Re: [PATCH 3/4] elf: align ET_DYN base to exec folio order for contpte mapping
Posted by hev 3 weeks, 5 days ago
On Sat, Mar 14, 2026 at 3:47 AM Usama Arif <usama.arif@linux.dev> wrote:
>
>
>
> On 13/03/2026 17:42, WANG Rui wrote:
> > Hi Usama,
> >
>
> Hello!
>
> > Glad to see you're pushing on this, I'm also following it. I first noticed this when rustc's perf regressed after a binutils upgrade. I'm trying to make ld.so to aware THP and adjust PT_LOAD alignment to increase the chances of shared libraries being mapped by THP [1]. As you're probably seen, I'm doing something similar in the kernel to improve it for executables [2].
>
> For us it came about because we use 64K page size on ARM, and none of the
> text sections were getting hugified (because PMD size is 512M). I went with
> exec_folio_order() = cont-pte size (2M) for 16K and 64K as we can get both page
> fault benefit (which might not be that important) and iTLB coverage (due to
> cont-pte).
> x86 already faults in at 2M (HPAGE_PMD_ORDER) due to force_thp_readahead path in
> do_sync_mmap_readahead() so the memory pressure introduced in ARM won't be worse
> than what already exists in x86.
>
> >
> >> +                    if (exec_folio_order())
> >> +                            alignment = max(alignment,
> >> +                                    (unsigned long)PAGE_SIZE << exec_folio_order());
> >
> > I’m curious, does it make sense to add some constraints here, like only increasing p_align when the segment length, virtual address, and file offset are all huge-aligned, as I did in my patch? This has come up several times in the glibc review, where increasing alignment was noted to reduce ASLR entropy.
> >
>
> Yes I think this makes sense!
>
> Although maybe we should check all segments with PT_LOAD. So maybe something
> like below over this series?
>
> diff --git a/fs/binfmt_elf.c b/fs/binfmt_elf.c
> index 2d2b3e9fd474f..a0e83b541a7d8 100644
> --- a/fs/binfmt_elf.c
> +++ b/fs/binfmt_elf.c
> @@ -1116,10 +1116,30 @@ static int load_elf_binary(struct linux_binprm *bprm)

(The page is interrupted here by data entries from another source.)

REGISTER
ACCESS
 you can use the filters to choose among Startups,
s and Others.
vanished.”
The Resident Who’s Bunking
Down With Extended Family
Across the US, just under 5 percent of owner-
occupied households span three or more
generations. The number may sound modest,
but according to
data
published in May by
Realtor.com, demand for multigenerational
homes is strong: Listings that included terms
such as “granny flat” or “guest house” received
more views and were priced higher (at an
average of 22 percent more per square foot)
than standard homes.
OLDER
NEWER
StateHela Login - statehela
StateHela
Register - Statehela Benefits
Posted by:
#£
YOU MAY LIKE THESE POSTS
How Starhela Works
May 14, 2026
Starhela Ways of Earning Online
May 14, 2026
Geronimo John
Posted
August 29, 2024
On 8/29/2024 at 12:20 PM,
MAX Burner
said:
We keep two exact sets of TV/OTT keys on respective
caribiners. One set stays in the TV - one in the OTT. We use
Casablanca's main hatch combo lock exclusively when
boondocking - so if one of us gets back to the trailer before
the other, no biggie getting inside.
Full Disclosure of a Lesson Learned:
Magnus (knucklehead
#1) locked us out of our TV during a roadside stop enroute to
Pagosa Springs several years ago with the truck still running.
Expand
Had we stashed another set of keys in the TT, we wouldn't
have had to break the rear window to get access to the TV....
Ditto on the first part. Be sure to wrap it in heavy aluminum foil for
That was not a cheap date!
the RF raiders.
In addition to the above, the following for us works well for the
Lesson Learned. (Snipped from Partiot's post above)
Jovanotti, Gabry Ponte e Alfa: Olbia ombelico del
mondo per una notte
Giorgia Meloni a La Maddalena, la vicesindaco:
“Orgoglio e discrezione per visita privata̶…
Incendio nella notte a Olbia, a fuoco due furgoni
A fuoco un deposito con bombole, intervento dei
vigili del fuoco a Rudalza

>                          * the hardware cannot coalesce PTEs (e.g. arm64
>                          * contpte) even though the physical memory and
>                          * file offset are correctly aligned.
> +                        *
> +                        * Only increase alignment when at least one
> +                        * PT_LOAD segment is large enough to contain a
> +                        * full folio and has its file offset and virtual
> +                        * address folio-aligned. This avoids reducing
> +                        * ASLR entropy for small binaries that cannot
> +                        * benefit from contpte mapping.
>                          */
> -                       if (exec_folio_order())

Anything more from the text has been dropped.